Bayesian Statistics: Time Series Analysis (Coursera)

Time series analysis is concerned with modeling the dependency among elements of a sequence of temporally related variables. To succeed in this course, you should be familiar with calculus-based probability, the principles of maximum likelihood estimation, and Bayesian inference. You will learn how to build models that can describe temporal dependencies and how to perform Bayesian inference and forecasting for the models. You will apply what you've learned with the open-source, freely available software R with sample databases. Your instructor Raquel Prado will take you from basic concepts for modeling temporally dependent data to implementation of specific classes of models.

Syllabus

WEEK 1
Week 1: Introduction to time series and the AR(1) process
This module defines stationary time series processes, the autocorrelation function and the autoregressive process of order one or AR(1).

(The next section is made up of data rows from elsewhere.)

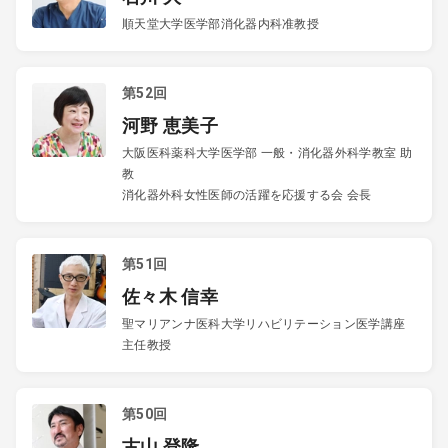
順天堂大学医学部消化器内科准教授
第52回
河野 恵美子
大阪医科薬科大学医学部 一般・消化器外科学教室 助
教
消化器外科女性医師の活躍を応援する会 会長
第51回
佐々木 信幸
聖マリアンナ医科大学リハビリテーション医学講座
主任教授
第50回
古山 登隆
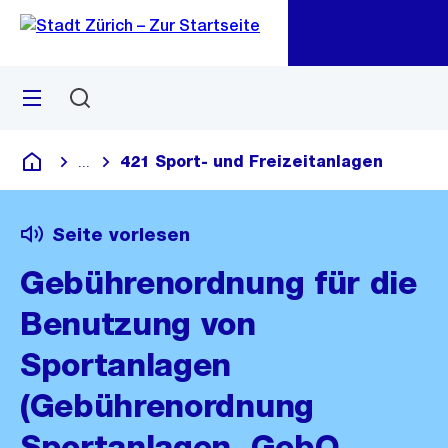
Zu
Zu
Sprunglink
Navigation
Menü
Suchen
M
öf
421 Sport- und Freizeitanlagen
...
Blende alle Breadcrumbs ein
Deutsch
Seite vorlesen
Gebührenordnung für die
Benutzung von
Sportanlagen
(Gebührenordnung
Sportanlagen, GebO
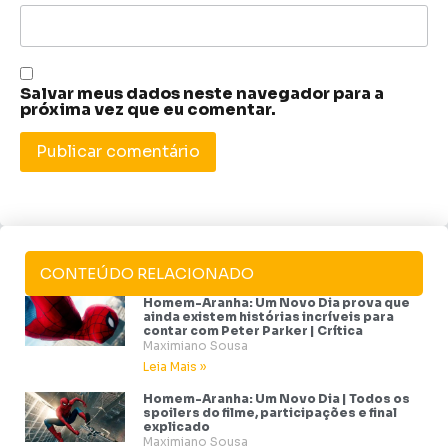
Salvar meus dados neste navegador para a
próxima vez que eu comentar.
CONTEÚDO RELACIONADO
Homem-Aranha: Um Novo Dia prova que
ainda existem histórias incríveis para
contar com Peter Parker | Crítica
Maximiano Sousa
Leia Mais »
Homem-Aranha: Um Novo Dia | Todos os
spoilers do filme, participações e final
explicado
Maximiano Sousa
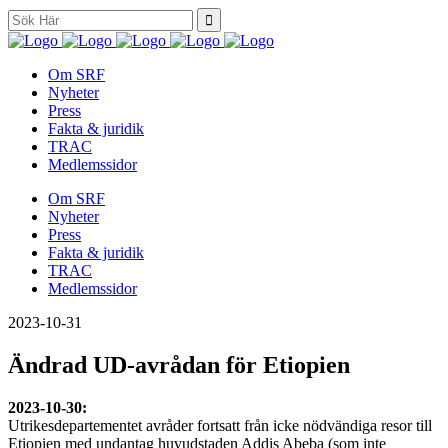
Search
for:
Om SRF
Nyheter
Press
Fakta & juridik
TRAC
Medlemssidor
Om SRF
Nyheter
Press
Fakta & juridik
TRAC
Medlemssidor
2023-10-31
Ändrad UD-avrådan för Etiopien
2023-10-30:
Utrikesdepartementet avråder fortsatt från icke nödvändiga resor till
Etiopien med undantag huvudstaden Addis Abeba (som inte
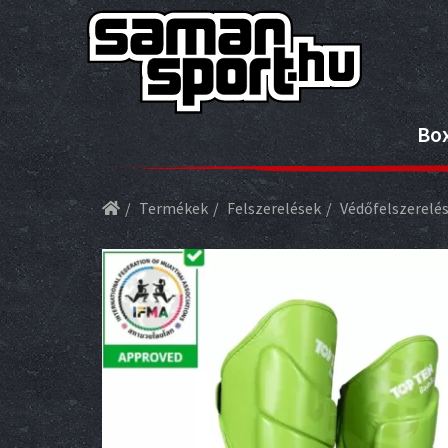
Bo
Termékek
Felszerelések
Védőfelszerelé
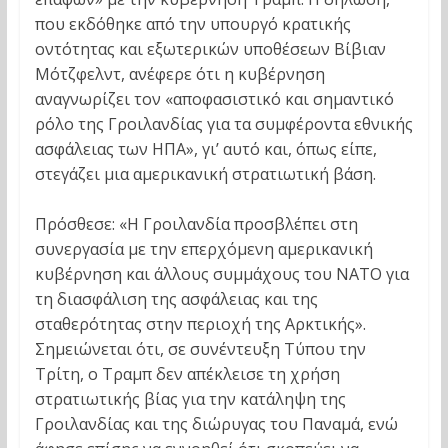
που εκδόθηκε από την υπουργό κρατικής
οντότητας και εξωτερικών υποθέσεων Βίβιαν
Μότζφελντ, ανέφερε ότι η κυβέρνηση
αναγνωρίζει τον «αποφασιστικό και σημαντικό
ρόλο της Γροιλανδίας για τα συμφέροντα εθνικής
ασφάλειας των ΗΠΑ», γι’ αυτό και, όπως είπε,
στεγάζει μια αμερικανική στρατιωτική βάση.
Πρόσθεσε: «Η Γροιλανδία προσβλέπει στη
συνεργασία με την επερχόμενη αμερικανική
κυβέρνηση και άλλους συμμάχους του ΝΑΤΟ για
τη διασφάλιση της ασφάλειας και της
σταθερότητας στην περιοχή της Αρκτικής».
Σημειώνεται ότι, σε συνέντευξη Τύπου την
Τρίτη, ο Τραμπ δεν απέκλεισε τη χρήση
στρατιωτικής βίας για την κατάληψη της
Γροιλανδίας και της διώρυγας του Παναμά, ενώ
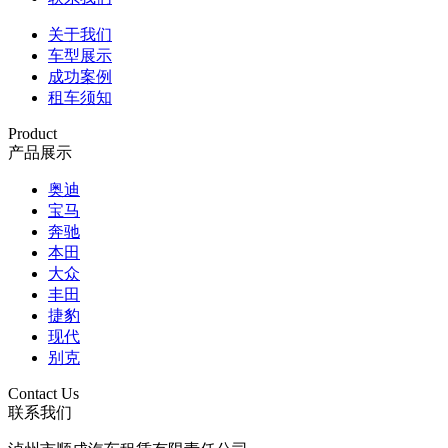
关于我们
车型展示
成功案例
租车须知
Product
产品展示
奥迪
宝马
奔驰
本田
大众
丰田
捷豹
现代
别克
Contact Us
联系我们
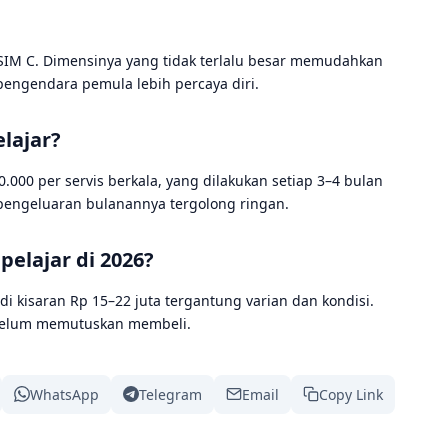
 SIM C. Dimensinya yang tidak terlalu besar memudahkan
engendara pemula lebih percaya diri.
lajar?
.000 per servis berkala, yang dilakukan setiap 3–4 bulan
, pengeluaran bulanannya tergolong ringan.
elajar di 2026?
di kisaran Rp 15–22 juta tergantung varian dan kondisi.
ebelum memutuskan membeli.
WhatsApp
Telegram
Email
Copy Link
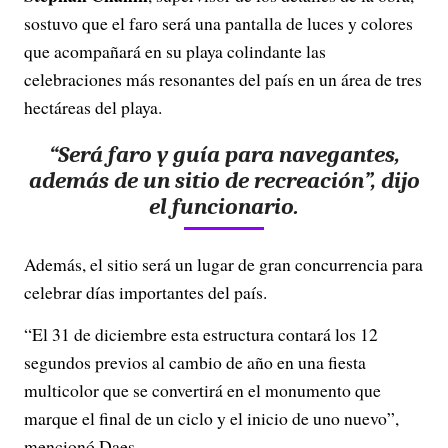
sostuvo que el faro será una pantalla de luces y colores
que acompañará en su playa colindante las
celebraciones más resonantes del país en un área de tres
hectáreas del playa.
“Será faro y guía para navegantes,
además de un sitio de recreación”, dijo
el funcionario.
Además, el sitio será un lugar de gran concurrencia para
celebrar días importantes del país.
“El 31 de diciembre esta estructura contará los 12
segundos previos al cambio de año en una fiesta
multicolor que se convertirá en el monumento que
marque el final de un ciclo y el inicio de uno nuevo”,
mencionó Daes.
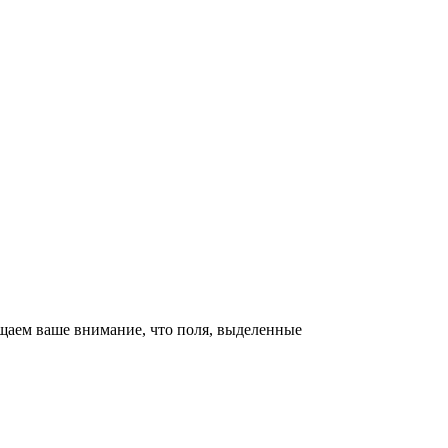
щаем ваше внимание, что поля, выделенные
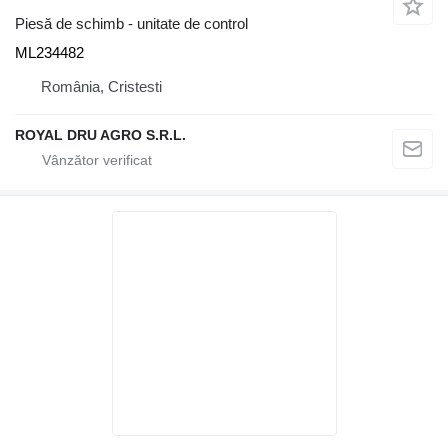
Piesă de schimb - unitate de control
ML234482
România, Cristesti
ROYAL DRU AGRO S.R.L.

Parameter estimation via maximum likelihood and Bayesian inference in the AR(1) are also discussed.

WEEK 2
Week 2: The AR(p) process
This module extends the concepts learned in Week 1 about the AR(1) process to the general case of the AR(p). Maximum likelihood estimation and Bayesian posterior inference in the AR(p) are discussed.

WEEK 3
Week 3: Normal dynamic linear models, Part I
Normal Dynamic Linear Models (NDLMs) are defined and illustrated in this module using several examples. Model building based on the forecast function via the superposition principle is explained. Methods for Bayesian filtering, smoothing and forecasting for NDLMs in the case of known observational variances and known system covariance matrices are discussed and illustrated.

WEEK 4
Week 4: Normal dynamic linear models, Part II

WEEK 5
Week 5: Final Project
In this final project you will use normal dynamic linear models to analyze a time series dataset downloaded from Google trend.